● **What is being asked**
Print out every line of the material exactly. Include no pictures.

= = = = =

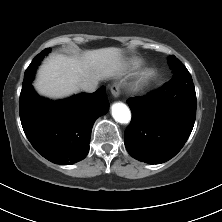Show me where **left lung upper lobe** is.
Returning <instances> with one entry per match:
<instances>
[{
    "label": "left lung upper lobe",
    "mask_w": 222,
    "mask_h": 222,
    "mask_svg": "<svg viewBox=\"0 0 222 222\" xmlns=\"http://www.w3.org/2000/svg\"><path fill=\"white\" fill-rule=\"evenodd\" d=\"M169 65L174 72V76L182 73H189L186 67L175 56L169 57Z\"/></svg>",
    "instance_id": "obj_1"
}]
</instances>
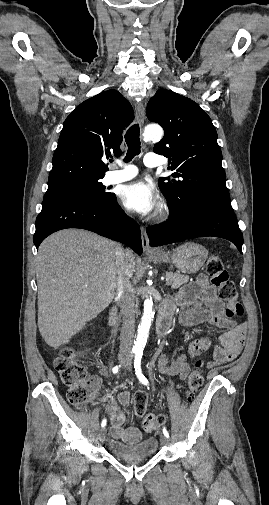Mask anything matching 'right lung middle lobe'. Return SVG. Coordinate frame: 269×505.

= = = = =

● **Reply**
Show me where **left lung upper lobe** is.
Returning <instances> with one entry per match:
<instances>
[{
    "label": "left lung upper lobe",
    "mask_w": 222,
    "mask_h": 222,
    "mask_svg": "<svg viewBox=\"0 0 222 222\" xmlns=\"http://www.w3.org/2000/svg\"><path fill=\"white\" fill-rule=\"evenodd\" d=\"M169 65L174 72V76L182 73H189L186 67L175 56L169 57Z\"/></svg>",
    "instance_id": "obj_1"
}]
</instances>
Mask anything matching 'right lung middle lobe'. Return SVG. Coordinate frame: 269×505.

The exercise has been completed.